Pitch eyed him with some empathy. The peculiar prickling at his own back grew more intense with every step. Even though the pendant watch was tucked away beneath lead, he might as well have been wearing it for all the good Silas’s box was doing here. Pitch longed to tear at his skin as this wretch did. What he wouldn’t do to just tear off his clothes and have someone scrub at him with the hardest bristles they could find. Maybe then the infernal combination of itch and crawling skin would cease.
A nurse hurried to the crouching man’s side, her face a mask of restrained fury.
‘Enough of that I said.’ She swatted at the chap with what looked to be a rolled-up newspaper. ‘Leave yourself be now, or we’ll have to get the cuffs out again.’

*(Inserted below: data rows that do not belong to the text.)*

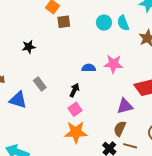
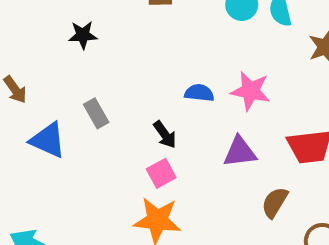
black arrow: (74, 90) -> (165, 135), turned 112
purple triangle: (125, 106) -> (240, 152), moved
brown semicircle: (120, 129) -> (275, 202), moved

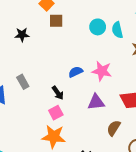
black star: (83, 35) -> (22, 35), moved
blue semicircle: (199, 93) -> (76, 72), turned -32

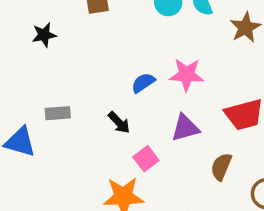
gray rectangle: (23, 82) -> (58, 113), turned -56
pink square: (56, 113) -> (146, 159), moved

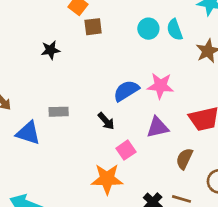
blue semicircle: (143, 83) -> (126, 91), size x1.4

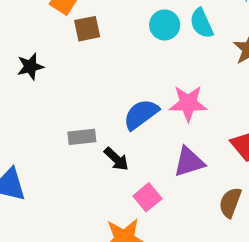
gray rectangle: (59, 112) -> (82, 137), moved

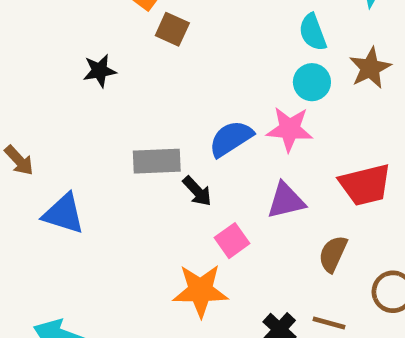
cyan circle: (165, 25) -> (312, 82), moved
brown square: (87, 29) -> (172, 29), turned 32
gray rectangle: (82, 137) -> (157, 161), size x1.4

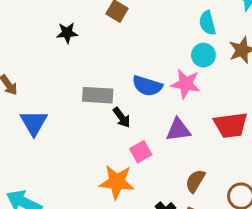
blue semicircle: (231, 139) -> (147, 86), turned -136
blue triangle: (64, 214) -> (34, 123), turned 36
brown semicircle: (333, 254) -> (195, 181), moved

Pitch glanced back at Silas, knowing the dismay he’d find there. The ankou’s brow was furrowed beneath strands of his unnatural grey, his eyes narrowed. Only a daemon’s hand stayed him from marching over and demanding the exhausted-looking nurse leave the vacant-eyed man be.
‘Let it go, Mr Knight,’ Pitch murmured.
Silas, ever to the rescue. There had been no coincidence in the name Pitch had chosen for him.
He managed to get Silas moving on, but Pitch held back. The nurse had moved on to her next reprimand, and the crouching fellow was alone and back to tearing at his skin. Pitch slipped the earring from his pocket. The curve and weight of the stone was oddly soothing to hold and run a thumb over. And it wouldn’t get beneath the nails as flesh did.
‘Here. Distract yourself with this.’ He dropped Tilly’s ugly offering into the folds of the man’s drooping gown and hurried on, before the glistening he spied in the fellow’s eyes turned into a flood of godsforsaken tears.